Era Semana Sata e, durante uma missa, a hóstia consagrada por padre Cícero se transformou em sangue na boca da costureira e beata Maria de Araújo. O fato se repetiu 104 vezes. As toalhas que limpavam a boca da beata se tornaram objeto de veneração. Após investigação, dois exames foram favoráveis ao milagre. No entanto, um terceiro parecer deu negativo, e os especialistas da Igreja Católica não reconheceram o fato.

Padre Cícero foi acusado, entre outras coisas, de forjar um milagre, e teve suspensas as funções de padre. Quando à beata Maria de Araújo, passou a viver reclusa, e morreu em 1914. Teve o túmulo violado e os restos mortais sumiram.

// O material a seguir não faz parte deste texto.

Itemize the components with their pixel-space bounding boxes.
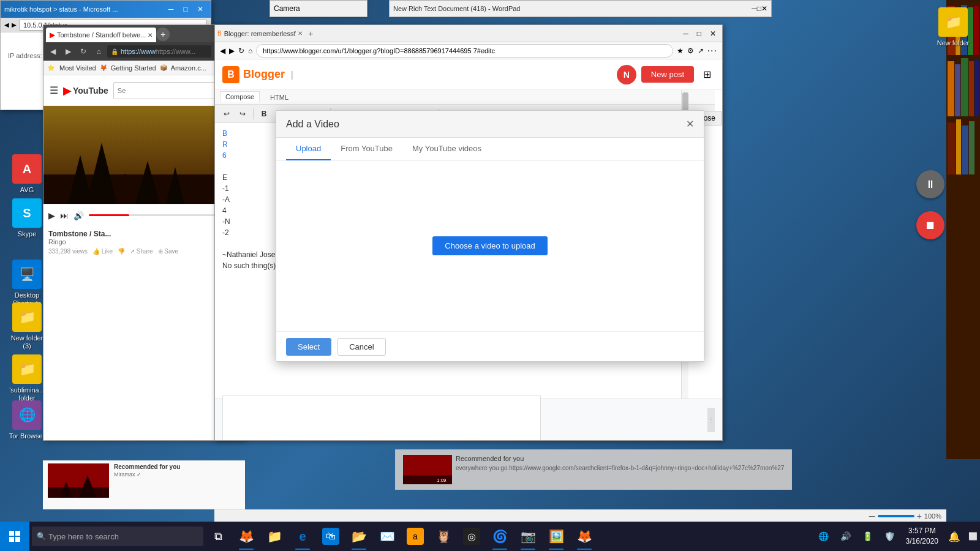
modal-tab-from-youtube[interactable]: From YouTube	[331, 138, 402, 160]
yt-rec-thumb[interactable]: 1:09	[48, 463, 109, 498]
editor-link-3[interactable]: 6	[222, 151, 227, 160]
taskbar-file-mgr[interactable]: 📂	[345, 522, 372, 551]
taskbar-clock[interactable]: 3:57 PM 3/16/2020	[901, 522, 943, 551]
blogger-maximize-btn[interactable]: □	[693, 29, 705, 38]
getting-started-link[interactable]: Getting Started	[111, 64, 156, 72]
search-placeholder: Type here to search	[48, 532, 119, 541]
recording-stop-btn[interactable]: ⏹	[916, 211, 944, 239]
modal-close-btn[interactable]: ✕	[686, 118, 694, 130]
browser-url-bar[interactable]: 🔒 https://www https://www...	[107, 45, 211, 58]
blogger-share-btn[interactable]: ↗	[698, 47, 704, 55]
editor-link-1[interactable]: B	[222, 129, 227, 138]
status-bar: ─ + 100%	[214, 509, 946, 522]
blogger-comment-input[interactable]	[222, 395, 541, 441]
battery-icon[interactable]: 🔋	[857, 522, 879, 551]
blogger-forward-btn[interactable]: ▶	[229, 47, 235, 55]
yt-save-btn[interactable]: ⊕ Save	[158, 248, 179, 255]
yt-share-btn[interactable]: ↗ Share	[130, 248, 153, 255]
yt-progress-bar[interactable]	[89, 214, 223, 216]
yt-skip-btn[interactable]: ⏭	[60, 211, 69, 220]
task-view-btn[interactable]: ⧉	[206, 522, 230, 551]
file-mgr-icon: 📂	[350, 528, 368, 545]
mikrotik-minimize-btn[interactable]: ─	[164, 4, 178, 15]
wordpad-close-btn[interactable]: ✕	[761, 4, 767, 13]
recommended-label: Recommended for you	[456, 455, 784, 462]
yt-rec-info: Recommended for you Miramax ✓	[114, 463, 180, 498]
taskbar-date-display: 3/16/2020	[906, 536, 938, 547]
most-visited-link[interactable]: Most Visited	[59, 64, 96, 72]
taskbar-photos[interactable]: 🖼️	[543, 522, 570, 551]
network-icon[interactable]: 🌐	[813, 522, 835, 551]
back-btn[interactable]: ◀	[46, 45, 59, 58]
mikrotik-back-btn[interactable]: ◀	[4, 21, 9, 28]
home-btn[interactable]: ⌂	[92, 45, 105, 58]
mikrotik-maximize-btn[interactable]: □	[179, 4, 192, 15]
yt-play-btn[interactable]: ▶	[48, 211, 55, 220]
start-btn[interactable]	[0, 522, 29, 551]
taskbar-tripadvisor[interactable]: 🦉	[430, 522, 457, 551]
mikrotik-forward-btn[interactable]: ▶	[12, 21, 17, 28]
forward-btn[interactable]: ▶	[61, 45, 75, 58]
blogger-back-btn[interactable]: ◀	[220, 47, 225, 55]
wordpad-minimize-btn[interactable]: ─	[752, 4, 757, 13]
yt-volume-btn[interactable]: 🔊	[74, 211, 84, 220]
taskbar-firefox2[interactable]: 🌀	[486, 522, 513, 551]
taskbar-firefox[interactable]: 🦊	[233, 522, 260, 551]
taskbar-store[interactable]: 🛍	[317, 522, 344, 551]
editor-link-2[interactable]: R	[222, 140, 228, 149]
taskbar-explorer[interactable]: 📁	[261, 522, 288, 551]
taskbar-firefox3[interactable]: 🦊	[571, 522, 598, 551]
mikrotik-close-btn[interactable]: ✕	[194, 4, 207, 15]
refresh-btn[interactable]: ↻	[77, 45, 90, 58]
blogger-refresh-btn[interactable]: ↻	[238, 47, 244, 55]
taskbar-amazon[interactable]: a	[402, 522, 429, 551]
show-desktop-btn[interactable]: ⬜	[965, 522, 980, 551]
recording-pause-btn[interactable]: ⏸	[916, 170, 944, 198]
choose-video-btn[interactable]: Choose a video to upload	[432, 236, 547, 255]
undo-btn[interactable]: ↩	[220, 107, 233, 121]
new-tab-btn-blogger[interactable]: +	[305, 28, 316, 39]
blogger-minimize-btn[interactable]: ─	[679, 29, 692, 38]
amazon-link[interactable]: Amazon.c...	[171, 64, 206, 72]
taskbar-vault[interactable]: ◎	[458, 522, 485, 551]
wordpad-maximize-btn[interactable]: □	[757, 4, 761, 13]
desktop-icon-new-folder-top[interactable]: 📁 New folder	[931, 5, 975, 50]
modal-select-btn[interactable]: Select	[286, 338, 331, 356]
user-avatar[interactable]: N	[617, 65, 636, 84]
blogger-favorites-btn[interactable]: ★	[677, 47, 684, 55]
right-panel-bookshelf	[946, 0, 980, 459]
taskbar-mail[interactable]: ✉️	[374, 522, 401, 551]
taskbar-edge[interactable]: e	[289, 522, 316, 551]
redo-btn[interactable]: ↪	[236, 107, 249, 121]
modal-tab-my-youtube[interactable]: My YouTube videos	[402, 138, 491, 160]
html-tab[interactable]: HTML	[265, 92, 294, 103]
blogger-resize-handle[interactable]: ⋮	[707, 408, 715, 432]
youtube-tab[interactable]: ▶ Tombstone / Standoff betwe... ✕	[46, 28, 156, 42]
camera-indicator	[521, 549, 535, 550]
blogger-tools-btn[interactable]: ⚙	[687, 47, 694, 55]
new-tab-btn[interactable]: +	[156, 28, 170, 41]
zoom-minus-btn[interactable]: ─	[869, 511, 875, 521]
blogger-close-btn[interactable]: ✕	[706, 29, 720, 38]
modal-tab-upload[interactable]: Upload	[286, 138, 331, 160]
zoom-slider[interactable]	[878, 515, 914, 517]
blogger-new-post-btn[interactable]: New post	[641, 66, 694, 83]
security-icon[interactable]: 🛡️	[879, 522, 901, 551]
blogger-home-btn[interactable]: ⌂	[248, 47, 252, 55]
volume-icon[interactable]: 🔊	[835, 522, 857, 551]
blogger-more-btn[interactable]: ···	[707, 45, 717, 56]
notification-btn[interactable]: 🔔	[943, 522, 965, 551]
skype-icon: S	[12, 198, 42, 228]
blogger-grid-btn[interactable]: ⊞	[699, 67, 715, 83]
blogger-url-display[interactable]: https://www.blogger.com/u/1/blogger.g?bl…	[256, 44, 673, 58]
modal-cancel-btn[interactable]: Cancel	[337, 338, 385, 356]
blogger-blog-title-input[interactable]	[297, 70, 420, 80]
blogger-tab-close[interactable]: ✕	[298, 30, 303, 37]
yt-menu-icon[interactable]: ☰	[50, 84, 58, 96]
taskbar-camera[interactable]: 📷	[514, 522, 541, 551]
youtube-tab-close[interactable]: ✕	[148, 32, 153, 39]
compose-tab[interactable]: Compose	[220, 91, 260, 102]
taskbar-search[interactable]: 🔍 Type here to search	[32, 527, 203, 546]
zoom-plus-btn[interactable]: +	[917, 511, 922, 521]
bold-btn[interactable]: B	[257, 107, 271, 121]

Expulso da igreja, padre Cícero não se afastou do povo: lutou e usou toda sabedoria e influência para continuar a mudar a vida dos sertanejos. Foi o primeiro prefeito de Juazeiro do Norte, em 1911, quando o povoado foi elevado a cidade. Foi prefeito por 14 anos e não parou por aí.

Sedição de Juazeiro

Participou do episódio conhecido como a sedição de Juazeiro, um conflito no qual as tropas do Governo do Ceará, em 1914, tentaram tomar a cidade. Liderados por padre Cícero e pelo deputado federal Bartolomeu Floro, os juazeirenses venceram uma guerra sem armas. Fizeram uma enorme vala no entorno da cidade, que impossibilitou a entrada das tropas rivais.

Um lugar que preserva e divulga essa história é o memorial padre Cícero. Lá, é possível encontrar o canhão da guerra de 1914, que pertencia às tropas de Fortaleza e foi capturado pelos cangaceiros que defendiam Juazeiro. As salas também expõem objetos, vestes e quadros que ajudam a entender um poco mais deste ícone religioso e político.

Outro fato que marca o legado como prefeito é a relação entre o padre e Lampião, o cangaceiro. Para muitos, inadmissível. Apesar de tantas arestas, não resta dúvidas que ele foi um dos mais importantes líderes políticos daquele lugar.

Até que, com a saúde abalada, aos 90 anos, em 20 de julho de 1934, padre Cícero completou a missão na Terra. Segundo o atestado de óbito, assinado por dr. Mozart Cardoso de Alencar, padre Cícero morreu às 7h, tendo como causa paralisia intestinal.

O Caixão foi levado pelo ares, nas mãos da imensa e triste multidão: o Nordeste fica órfão. O padre morreu sem o perdão da igreja. O perdão pode ter demorado, mas a igreja católica no Nordeste tem esperanças.

Até hoje se continua a apreciar os caminhos e ensinamentos do homem que falou de fé e de trabalho, e que mudou a vida das pessoas como se possuísse uma força milagrosa. Pela história, dá para ver que padre Cícero foi mais do que santo, foi um herói para os que se sentiam esquecidos e menos favorecidos e continuará, pela vontade do povo, a ser enaltecido e venerado como merece.